A vouloir exclure la participation gouvernementale des néo-communistes de la Linke à Berlin, à devoir prévoir la présence, de moins en moins hypothétique, de députés de la droite extrême de l’AFD (Alternative für Deutschland) au parlement élu en septembre 2017, la politique allemande a toutes les chances de se retrouver devant un casse-tête chinois ou en face d’un Rubik’s cube dont elle n’a pas résolu l’énigme. Angela Merkel désirerait alors chercher la solution chez les Verts pour former, comme en Hesse, une « coalition Kiwi ». Pourtant, rien ne garantit pour l’instant qu’elle puisse exaucer son souhait, les députés CDU/CSU et Verts n’étant pas sûrs d’atteindre une majorité de sièges au Bundestag.Elle pourrait alors faire appel, avec les écologistes, aux libéraux du FDP pour conclure « un ménage à trois », soit sceller « une coalition Jamaïque ». Mais le succès est loin d’être garanti, sachant qu’un modèle analogue s’est d’ores et déjà fracassé en Sarre en 2012 après deux années de législature tumultueuse.

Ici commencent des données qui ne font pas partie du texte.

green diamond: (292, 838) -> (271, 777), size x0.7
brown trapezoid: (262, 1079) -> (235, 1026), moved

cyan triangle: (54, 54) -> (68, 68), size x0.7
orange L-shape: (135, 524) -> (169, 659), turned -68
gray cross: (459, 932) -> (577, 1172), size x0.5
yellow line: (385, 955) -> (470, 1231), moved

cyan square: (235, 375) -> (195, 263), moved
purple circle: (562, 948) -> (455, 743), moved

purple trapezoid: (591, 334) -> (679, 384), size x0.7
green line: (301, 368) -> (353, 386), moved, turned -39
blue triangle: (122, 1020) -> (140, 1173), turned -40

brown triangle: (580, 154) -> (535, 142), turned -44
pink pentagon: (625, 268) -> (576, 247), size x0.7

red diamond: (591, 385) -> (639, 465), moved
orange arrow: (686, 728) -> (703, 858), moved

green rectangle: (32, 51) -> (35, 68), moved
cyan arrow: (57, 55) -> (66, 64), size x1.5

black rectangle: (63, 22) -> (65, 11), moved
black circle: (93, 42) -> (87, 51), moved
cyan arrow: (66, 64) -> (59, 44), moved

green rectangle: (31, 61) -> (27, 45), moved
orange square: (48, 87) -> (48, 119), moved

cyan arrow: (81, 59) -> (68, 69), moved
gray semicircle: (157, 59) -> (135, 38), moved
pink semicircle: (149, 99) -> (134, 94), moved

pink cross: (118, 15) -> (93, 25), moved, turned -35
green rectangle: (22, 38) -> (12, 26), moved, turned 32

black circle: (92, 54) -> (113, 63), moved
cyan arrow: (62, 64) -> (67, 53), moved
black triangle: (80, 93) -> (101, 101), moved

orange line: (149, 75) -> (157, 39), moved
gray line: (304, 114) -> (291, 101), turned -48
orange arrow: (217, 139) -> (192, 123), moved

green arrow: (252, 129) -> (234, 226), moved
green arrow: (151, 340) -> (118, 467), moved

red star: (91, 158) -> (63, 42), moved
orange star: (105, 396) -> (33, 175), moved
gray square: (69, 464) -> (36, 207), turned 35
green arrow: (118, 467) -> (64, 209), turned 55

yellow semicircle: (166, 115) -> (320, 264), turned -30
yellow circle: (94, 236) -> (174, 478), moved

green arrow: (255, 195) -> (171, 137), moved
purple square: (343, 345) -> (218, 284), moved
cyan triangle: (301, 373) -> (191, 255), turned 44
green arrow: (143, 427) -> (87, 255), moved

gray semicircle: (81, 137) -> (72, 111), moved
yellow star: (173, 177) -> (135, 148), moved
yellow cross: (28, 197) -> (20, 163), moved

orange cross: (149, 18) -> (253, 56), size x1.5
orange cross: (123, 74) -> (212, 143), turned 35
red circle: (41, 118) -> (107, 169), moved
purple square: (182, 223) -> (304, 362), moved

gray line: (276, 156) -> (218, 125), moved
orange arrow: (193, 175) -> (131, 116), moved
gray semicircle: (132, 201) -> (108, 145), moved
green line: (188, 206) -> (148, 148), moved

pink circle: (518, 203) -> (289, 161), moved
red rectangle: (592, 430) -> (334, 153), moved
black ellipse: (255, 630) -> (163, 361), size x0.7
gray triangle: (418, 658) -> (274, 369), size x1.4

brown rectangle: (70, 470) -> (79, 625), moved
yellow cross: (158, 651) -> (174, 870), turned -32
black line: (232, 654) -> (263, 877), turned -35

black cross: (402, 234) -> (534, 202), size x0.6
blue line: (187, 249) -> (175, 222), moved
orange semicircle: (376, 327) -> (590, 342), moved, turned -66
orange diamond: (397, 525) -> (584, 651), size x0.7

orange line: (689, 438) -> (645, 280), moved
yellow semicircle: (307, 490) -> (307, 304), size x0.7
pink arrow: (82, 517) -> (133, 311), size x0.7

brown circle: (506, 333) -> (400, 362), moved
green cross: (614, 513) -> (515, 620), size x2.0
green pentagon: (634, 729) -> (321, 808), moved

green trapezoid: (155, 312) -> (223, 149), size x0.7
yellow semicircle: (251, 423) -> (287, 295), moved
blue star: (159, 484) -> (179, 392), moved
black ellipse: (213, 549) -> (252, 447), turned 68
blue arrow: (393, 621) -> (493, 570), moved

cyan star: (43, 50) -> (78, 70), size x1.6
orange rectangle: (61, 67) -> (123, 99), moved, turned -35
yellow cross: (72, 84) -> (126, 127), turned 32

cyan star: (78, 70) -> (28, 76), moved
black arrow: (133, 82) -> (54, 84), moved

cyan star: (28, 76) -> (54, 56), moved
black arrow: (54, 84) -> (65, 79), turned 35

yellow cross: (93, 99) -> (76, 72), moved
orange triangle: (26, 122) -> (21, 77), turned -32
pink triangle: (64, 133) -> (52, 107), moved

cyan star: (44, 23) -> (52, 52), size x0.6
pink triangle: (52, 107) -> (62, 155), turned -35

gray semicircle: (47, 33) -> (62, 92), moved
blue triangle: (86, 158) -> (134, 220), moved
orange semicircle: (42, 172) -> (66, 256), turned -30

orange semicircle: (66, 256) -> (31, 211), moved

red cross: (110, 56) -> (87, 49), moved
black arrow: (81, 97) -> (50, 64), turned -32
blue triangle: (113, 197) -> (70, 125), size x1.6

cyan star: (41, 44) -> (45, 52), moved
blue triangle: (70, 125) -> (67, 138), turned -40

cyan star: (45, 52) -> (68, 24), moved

Qu’il soit « kiwi » ou « Jamaïque », le futur gouvernement allemand devra enfin mettre fin à « la grande coalition ». Celle-ci aura fait son temps, plus qu’il n’en faut. Et surtout aux dépens des sociaux-démocrates. Toutefois, l’Allemagne politique sera face à de nouveaux défis dont elle semble encore sous-estimer l’importance. Les plus optimistes souligneront la flexibilité de son système, le sens du compromis des acteurs et la force de l’interchangeabilité des partis. Les plus pessimistes insisteront, pour leur part et de manière exagérée, sur une « weimarisation » de la politique allemande, exposée au maintien de la Linke et au succès plausible de l’AFD. Quant aux plus réalistes, voire aux plus analytiques, insatisfaits d’un jeu de plus en plus brouillon des alliances en tous genres, ils plaideront peut-être pour l’introduction d’une véritable dose de scrutin majoritaire. Ainsi la RFA pourra toujours garantir, comme elle l’a fait au moins jusqu’en 1998 avec Schröder, voire en 2009 avec le second mandat de Merkel, une alternance démocratique digne de ce nom.

Gilbert Casasus

Gilbert Casasus est professeur émérite en Études européennes de l’Université de Fribourg. Politologue, diplômé de l’IEP de Lyon et docteur du Geschwister- Scholl-Institut de l’Université de Munich, il est spécialiste des processus historiques et politiques en Europe.